Let $\left(M^n, g\right)$ be an $n$ dimensional closed manifold, $T$ a tensor on this manifold, we define the energy functional to be $$ \mathcal{F}_T=\int_M|T|^2 d vol(g). $$ Let $g$ be a family of metrics defined as $g=g_0+t h$, where $h$ is a symmetric 2 tensor. The gradient of this energy functional will be denoted by grad $\mathcal{F}_T$ and defined as $$ \frac{\partial}{\partial t} \mathcal{F}_T=\int_M\left\langle\operatorname{grad} \mathcal{F}_T, h\right\rangle d \ vol(g). $$
Now, we want to compute the gradient of the following functional: $$ \mathcal{F}_{\text {Ric }}=\int_M|R i c|^2 d \ vol(g). $$
We want to show that the gradient of the above functional is the following:
$$ \operatorname{gradF}_{\text {Ric }}=-\Delta R_{i j}-\frac{1}{2} \Delta R g_{i j}+\nabla_i \nabla_j R-2 R^{p q} R_{i p j q}+\frac{1}{2}|R i c|^2 g_{i j}. $$
I have computed the variation of the Ricci tensor, metric tensor, and volume element. Could you help me understand the following computation? How to show the equality of (1)?

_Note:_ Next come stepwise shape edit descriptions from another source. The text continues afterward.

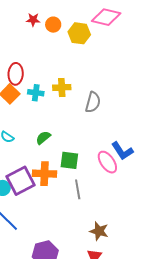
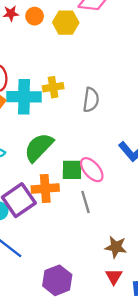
cyan cross: (36, 93) -> (24, 97), size x1.8
green semicircle: (43, 138) -> (39, 147), size x1.8
pink ellipse: (107, 162) -> (92, 170), moved

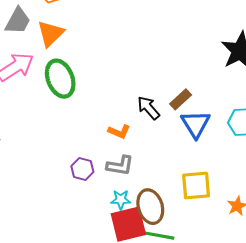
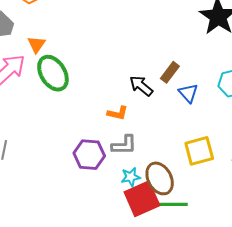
orange triangle: (51, 34) -> (36, 44), moved, size x0.7
blue triangle: (196, 124) -> (188, 93), size x0.7
purple hexagon: (82, 169) -> (89, 155), size x1.4

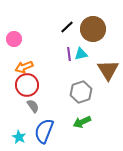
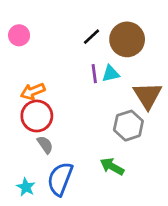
pink circle: (14, 39) -> (19, 35), moved
gray hexagon: (81, 92) -> (128, 126), moved
green arrow: (82, 122) -> (112, 167), turned 54

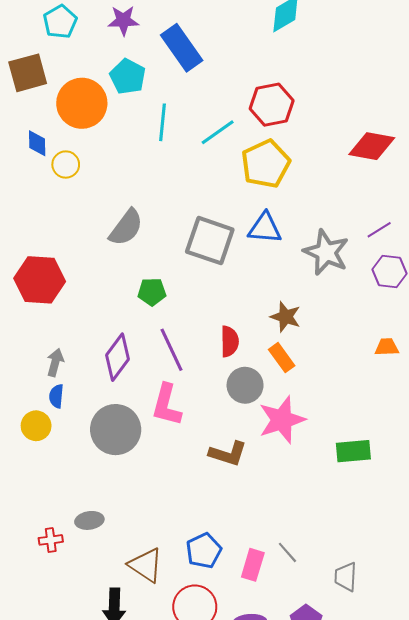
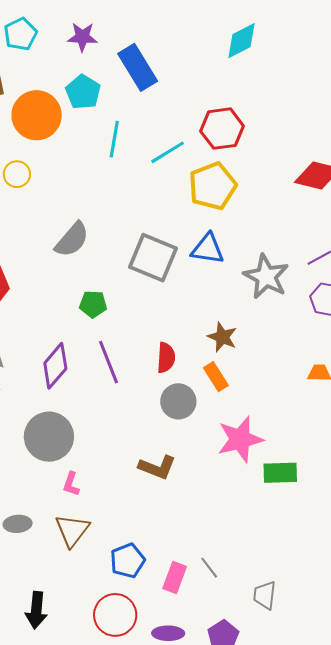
pink L-shape: (167, 405) -> (71, 484), moved, size x0.6
pink star: (282, 420) -> (240, 439), moved
brown triangle: (146, 565) -> (72, 530), moved, turned 30

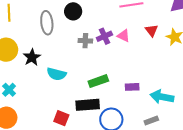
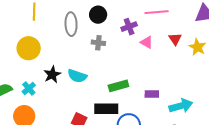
purple cross: (104, 36) -> (129, 27), moved
gray cross: (85, 41) -> (98, 43), moved
black star: (32, 57) -> (52, 75), moved
cyan arrow: (162, 97) -> (181, 106), turned 150

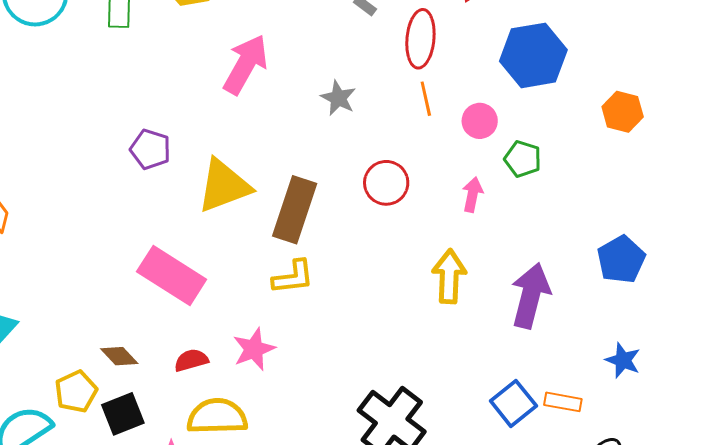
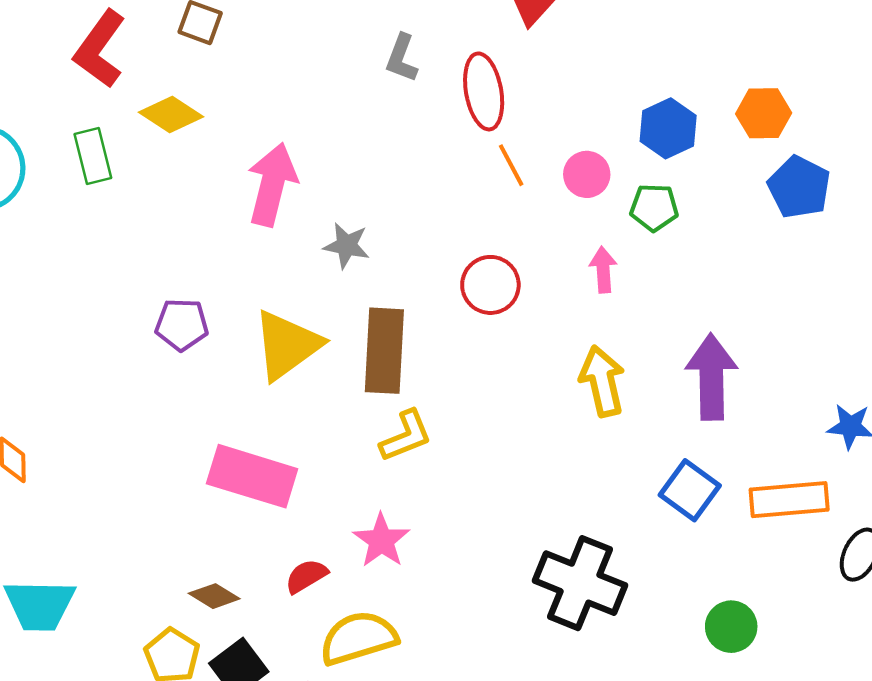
blue hexagon: (533, 55) -> (668, 128), moved, size x0.7
gray star: (338, 98) -> (347, 246), moved
blue pentagon: (621, 260) -> (799, 187), moved
orange rectangle: (563, 402) -> (789, 500), size x1.6
blue square: (513, 403) -> (690, 490), moved

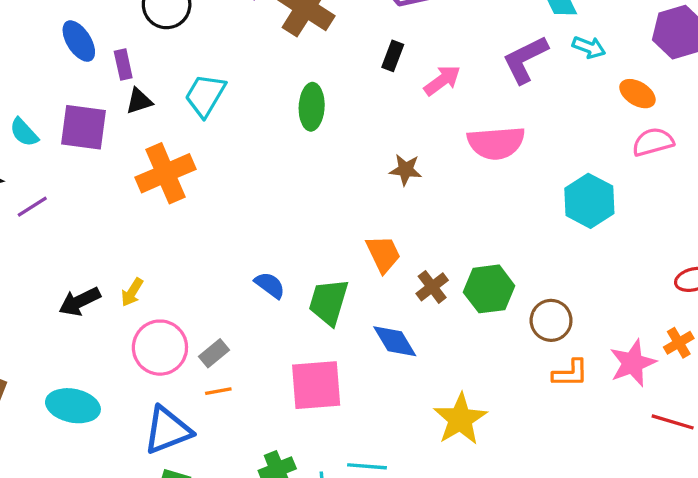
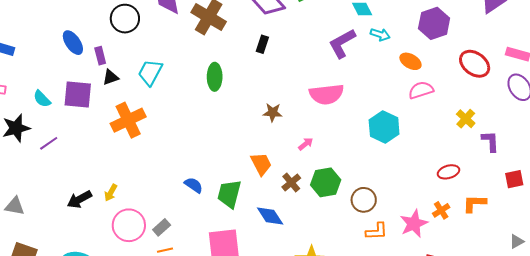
pink arrow: (442, 80) -> (306, 144), moved, size x0.7

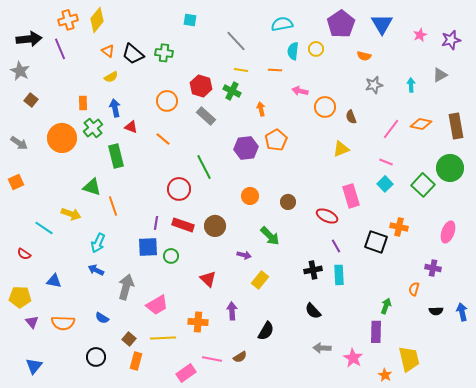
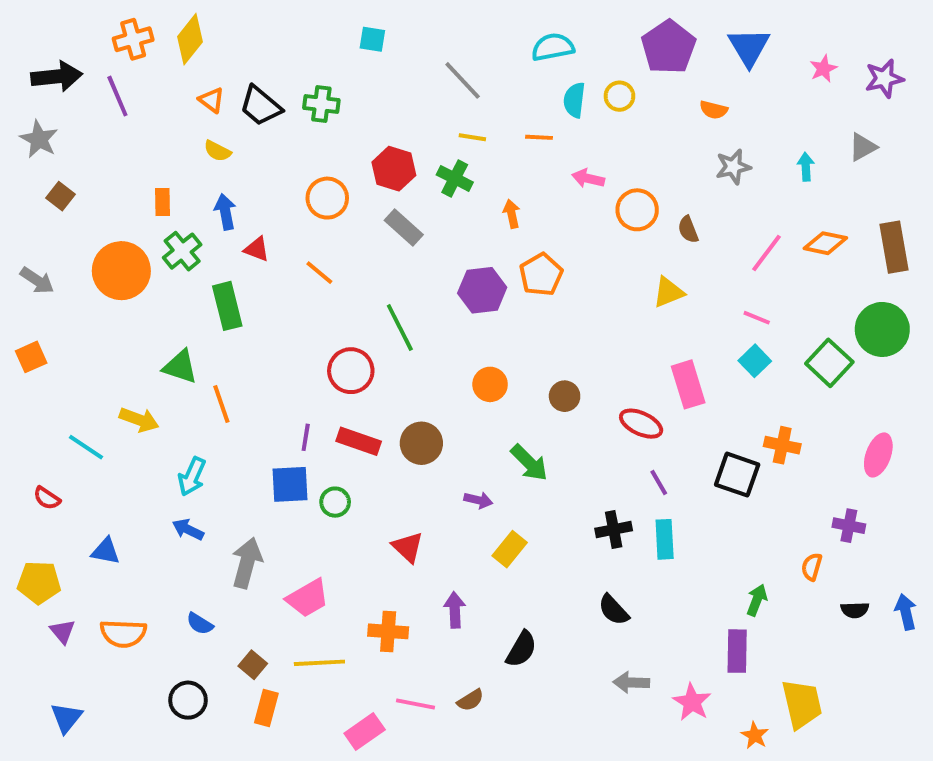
yellow semicircle: (111, 77) -> (217, 151), turned 56

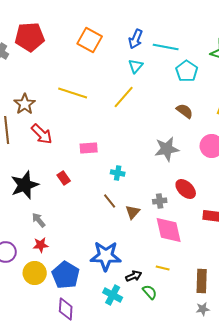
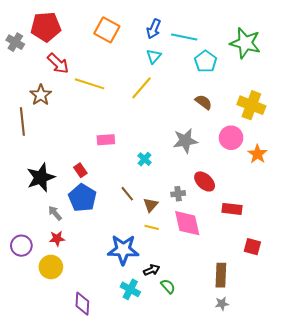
red arrow: (42, 134) -> (58, 63), moved
cyan cross: (118, 173) -> (145, 159), moved, turned 32
yellow line: (163, 268) -> (152, 227), moved
blue pentagon: (66, 275) -> (82, 198), moved

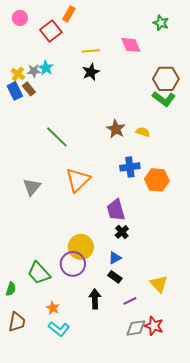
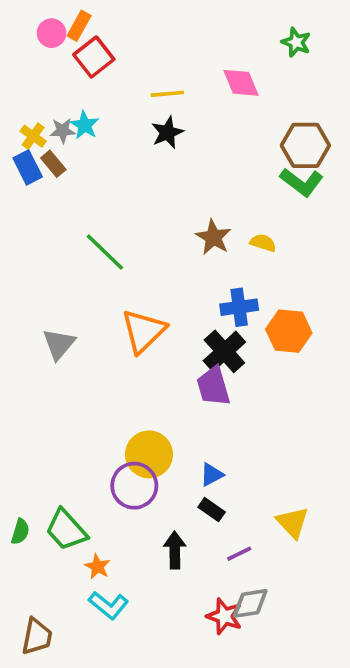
orange rectangle: (69, 14) -> (79, 26), moved
pink circle: (20, 18) -> (52, 33), moved
black cross: (122, 232) -> (224, 351), moved, size x1.6
green trapezoid: (39, 273) -> (66, 530), moved
brown trapezoid: (17, 322) -> (37, 637), moved
red star: (154, 326) -> (224, 616), moved

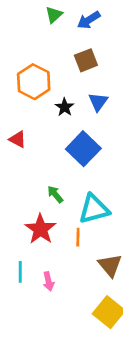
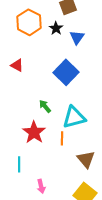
black star: (65, 107) -> (56, 28), moved
pink arrow: (48, 281) -> (41, 186), moved

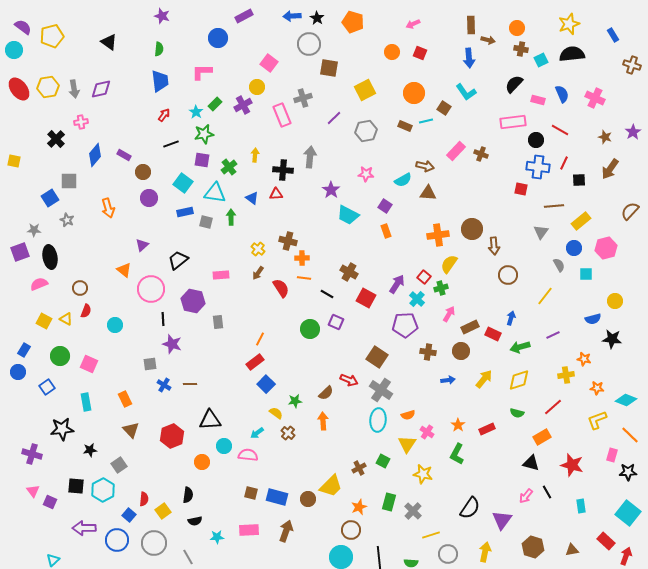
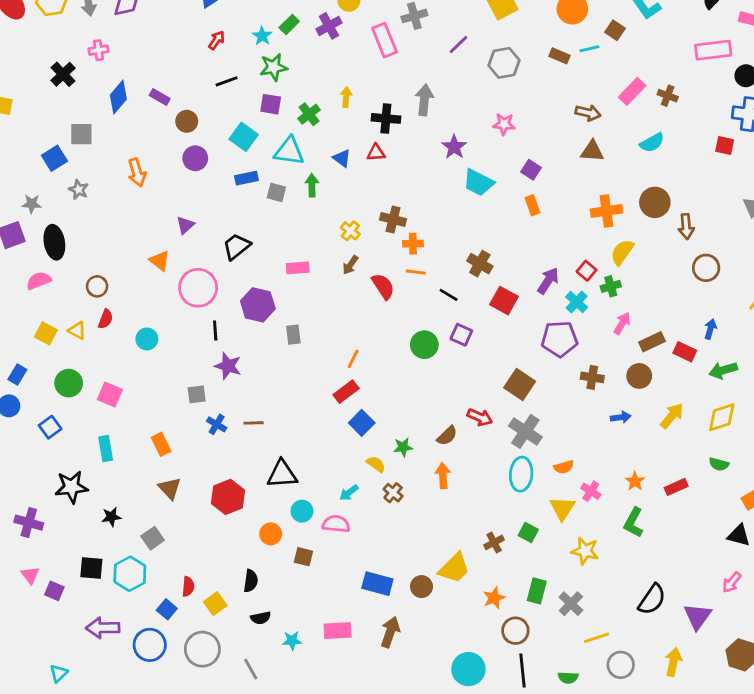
cyan semicircle: (403, 180) -> (652, 143), moved
brown square: (251, 493) -> (303, 557), moved
brown circle: (351, 530) -> (515, 631), moved

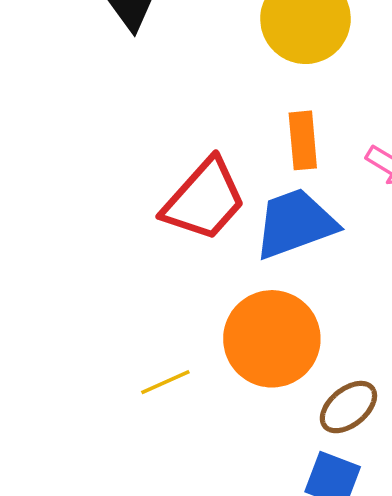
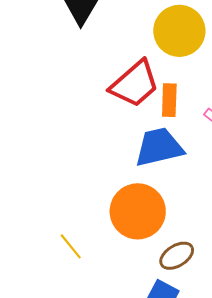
red trapezoid: (204, 200) -> (135, 84), moved
yellow line: (165, 382) -> (71, 246), moved, turned 68

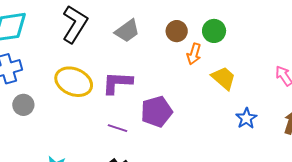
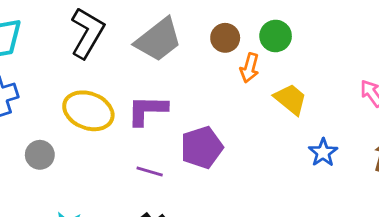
gray trapezoid: (127, 31) -> (158, 40), size x1.4
gray circle: (23, 105) -> (40, 155), moved

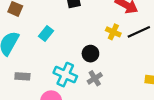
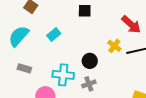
cyan cross: (65, 75) -> (63, 75), turned -30

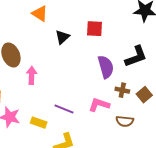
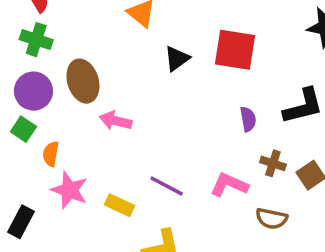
red square: (94, 29) -> (235, 50), size x1.4
purple semicircle: (106, 67) -> (248, 119), size x0.6
pink arrow: (32, 75) -> (116, 121), turned -84

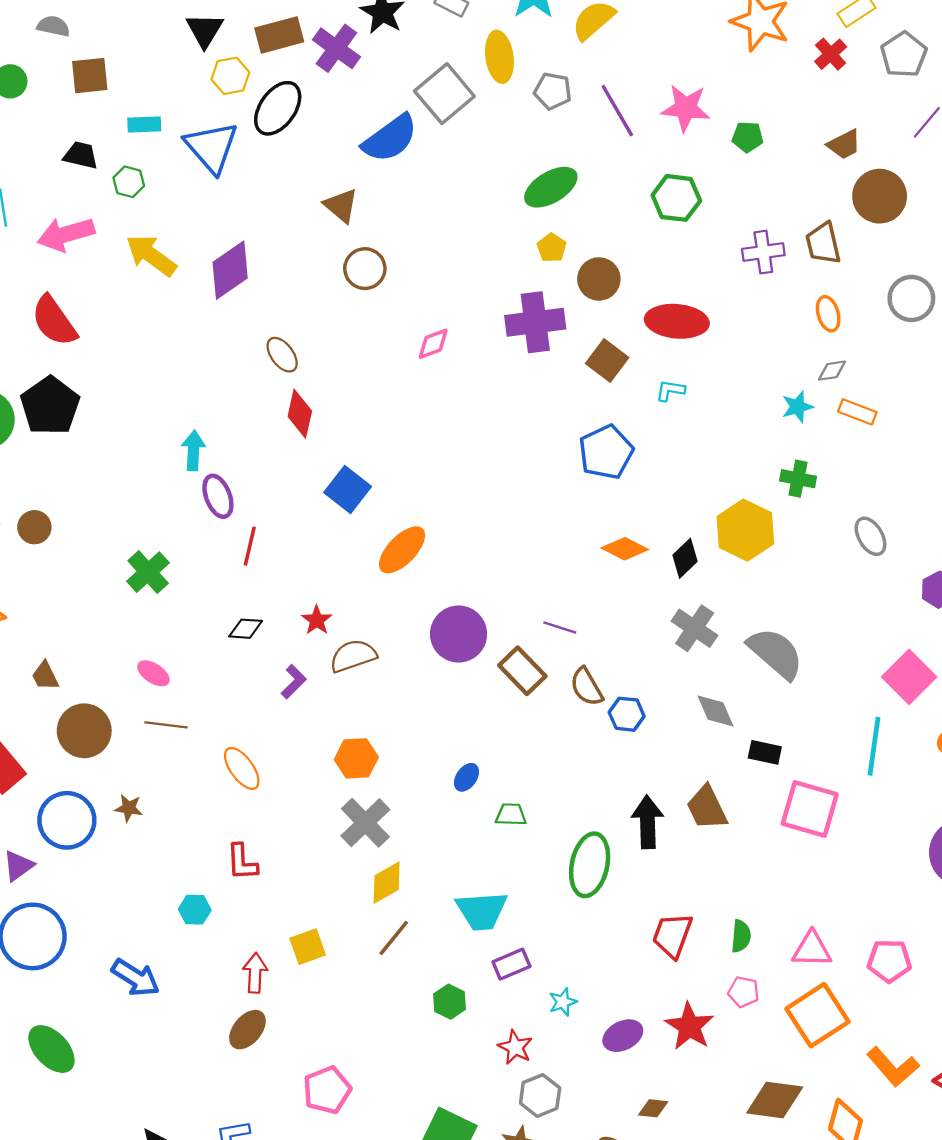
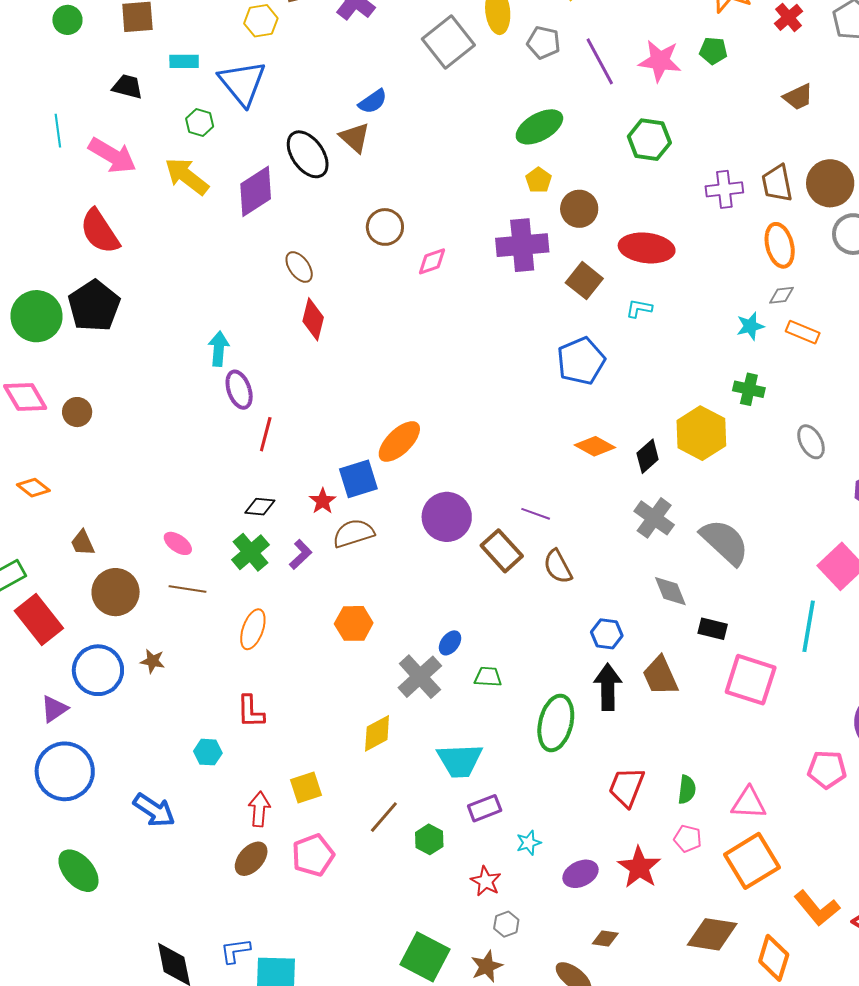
black ellipse: (278, 108) -> (308, 154), moved, turned -72
green pentagon: (748, 137) -> (713, 51), moved
blue semicircle: (390, 138) -> (373, 101), moved, size x0.6
green hexagon: (129, 182) -> (200, 122), moved
brown circle: (880, 196) -> (830, 183), moved
pink arrow: (66, 234) -> (112, 156), turned -135
brown circle: (365, 269) -> (385, 227), moved
orange ellipse: (828, 314) -> (780, 245), size x1.4
blue square: (348, 489) -> (358, 479), moved, turned 33
green cross: (148, 572) -> (250, 552), moved
blue hexagon: (627, 714) -> (607, 634), moved
orange ellipse: (242, 768) -> (253, 629), turned 54
gray cross: (365, 823) -> (420, 677), moved
brown line: (394, 938) -> (384, 817), moved
pink pentagon: (889, 961) -> (827, 769), moved
pink pentagon: (327, 1090) -> (313, 855), moved
gray hexagon: (540, 1095) -> (506, 924), size x0.7

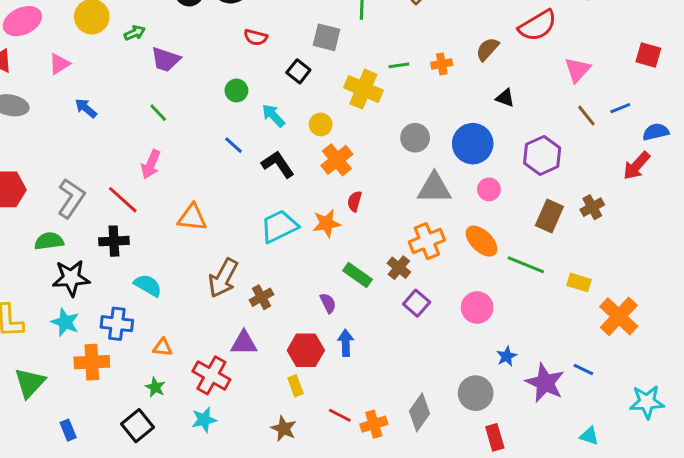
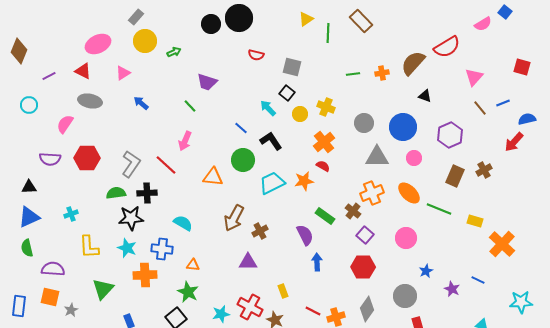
gray square: (327, 37) -> (292, 67), moved
brown semicircle: (487, 49) -> (413, 63), size x1.5
purple trapezoid: (166, 59) -> (207, 82), moved
black square: (298, 71) -> (287, 93), moved
yellow cross: (363, 89) -> (326, 107), moved, size x0.7
green circle: (236, 90) -> (243, 160), moved, size x1.5
orange cross: (337, 160) -> (324, 142), moved
red semicircle: (355, 201) -> (323, 166), turned 104
black cross: (114, 241) -> (147, 193), moved
purple semicircle: (328, 303) -> (305, 235), size x1.5
red hexagon: (306, 350) -> (363, 267), moved
red cross: (211, 375) -> (250, 307), moved
purple star: (545, 383) -> (452, 289), size x0.6
green star: (155, 387) -> (188, 292), size x1.5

$$ \begin{aligned} \frac{\partial}{\partial t} \int_M|R i c|^2 d \mu=& \int_M\left\langle R_{i j}, \frac{\partial}{\partial t} R_{i j}\right\rangle d \mu+\int_M\left\langle\frac{1}{2}|R i c|^2 g_{i j}-2 R_{i p} R_j^p, h_{i j}\right\rangle dvol(g) ....... (1) \\ =& \int_M\left\langle R_{i j},-\Delta h_{i j}\right\rangle d vol(g) +\int_M\left\langle R_{i j},-\nabla_i \nabla_j T r_g(h)\right\rangle dvol(g) \\ &+\int_M\left\langle R_{i j}, \nabla^p \nabla_i h_{j p}\right\rangle dvol(g)+\int_M\left\langle R_{i j}, \nabla^p \nabla_j h_{i p}\right\rangle dvol(g) \\ &+\frac{1}{2} \int_M\left\langle|\operatorname{Ric}|^2 g_{i j}, h_{i j}\right\rangle dvol(g) \end{aligned} $$ Finally, how can I proceed from here? Somehow I can use the divergence theorem? Thanks so much.
Edit: I think I got an answer (not precise though). At the very end of the calculation, he uses the fact that the divergence and gradient are "dual" to each other.